START The data

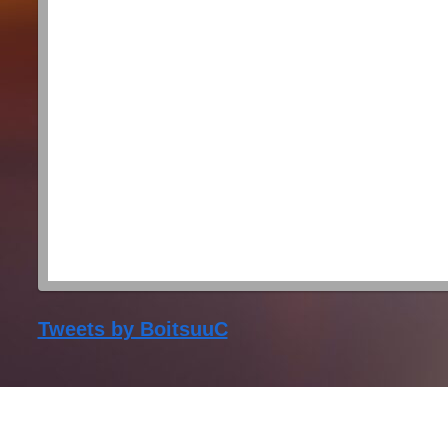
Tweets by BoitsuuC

END The data
START The data

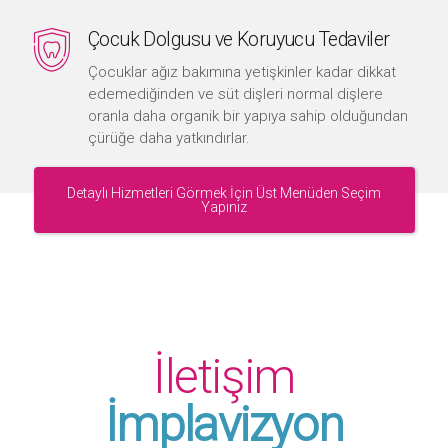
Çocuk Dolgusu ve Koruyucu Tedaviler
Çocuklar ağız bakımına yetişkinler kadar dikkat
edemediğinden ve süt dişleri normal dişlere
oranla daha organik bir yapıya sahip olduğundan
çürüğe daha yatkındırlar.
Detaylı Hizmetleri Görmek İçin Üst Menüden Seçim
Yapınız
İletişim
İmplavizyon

END The data

Work required
All lines in the listing above from the line containing "Çocuklar ağız bakımına" to the line containing "İmplavizyon", inclusive, should be retyped exactly; no other lines should appear.

Result below
Çocuklar ağız bakımına yetişkinler kadar dikkat
edemediğinden ve süt dişleri normal dişlere
oranla daha organik bir yapıya sahip olduğundan
çürüğe daha yatkındırlar.
Detaylı Hizmetleri Görmek İçin Üst Menüden Seçim
Yapınız
İletişim
İmplavizyon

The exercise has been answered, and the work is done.